We Should Protect Our Kids From the News of the Newtown Tragedy
I was listening to President Obama's address while I waited for my son's school bus to arrive Friday afternoon. That morning I'd followed the story, posting on it for The Stir. What I thought was going to be the story of a domestic dispute resulting in two injured adults hemorrhaged into something so much worse. I felt sick every time I had to add another update. I kept thinking about those terrorized children, even the ones who survived but who would never forget that day.
As my son stepped off the bus, I grabbed him and hugged him so tightly he yelled, "Ugh! Mom, I can't breathe!" I felt elated and a little bit guilty at the privilege of having yet another day with my beautiful son. But I had a decision to make: Should I tell him what had happened in Newtown, Connecticut that morning?
My 8-going-on-9 son has already had a rough year. My husband and I separated this summer, and while we're peacefully working out an amicable split and co-parenting together, my son has had nightmares and waves of sadness that seem almost too much for him sometimes. I can't bring myself to add any more stress to his life.
As we walked back from the bus stop, I put on a brave face. I'd had all morning to cry. One of the big rules of parenting is that you don't get to expose your kids to your huge, scary adult emotions. Another rule is that you do everything you can to protect your child's innocence. Scary images and narratives can haunt children, which is why experts are all advising us to limit our kids' exposure to the media while this story is in the news.
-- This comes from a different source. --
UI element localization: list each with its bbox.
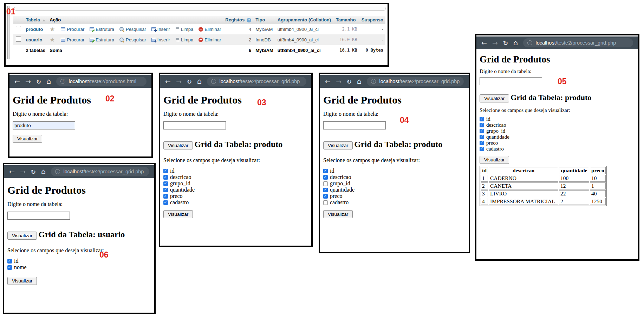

When we got home, I did not turn on the news. I knew we had at least a weekend of golden blissful ignorance before he found out. He needed this weekend -- so did I. We stayed home. He seemed not to notice I never clicked on the usual NPR. Later I checked with the other parents in his class via email to find out what they were doing and how much their kids knew.
Almost all of the parents were not telling their kids about the shooting. One of the parents, a therapist, said she saw absolutely no value in telling her daughter what had happened. A Facebook friend of mine admitted she'd told her daughter and immediately regretted it. A couple of the kids had found out by accident, catching newspaper headlines on the street or news broadcasts at a pizza place. It was in this context that my friend's 6-year-old son learned what the word "several" means -- "several" children were shot to death. Those parents promised they'd ask their kids not to discuss the incident with other kids at school. Already I feel my "invincible" parental powers of protection slipping. And that's the story of parenting.
Now I feel like it's just a matter of time before my son finds out. We're fortunate to send him to a very small school (just one classroom per grade, and 18 or fewer kids per class). And our community is pretty sheltered. The teachers met with a psychologist this morning before classes and the administration says they won't bring it up. Still, they also sent parents guidelines for talking with our kids, in the event that they do find out. (I wrote a post on talking with your kids Friday as well.)
But at least if he finds out now, maybe some of the emotional heat will have subsided a bit. I'm prepared with that delicately-put question the therapist parent used on her daughter: "Did you hear any interesting news today from the kids?" I'll ask him, and if he tells me that he's heard of a horrific incident leading to the death of several children, I'll be prepared to talk with him about it. But I'll do just about anything to keep him in the dark for a little bit longer.
Have you been trying to shelter your kids from the news or do you feel like they should know?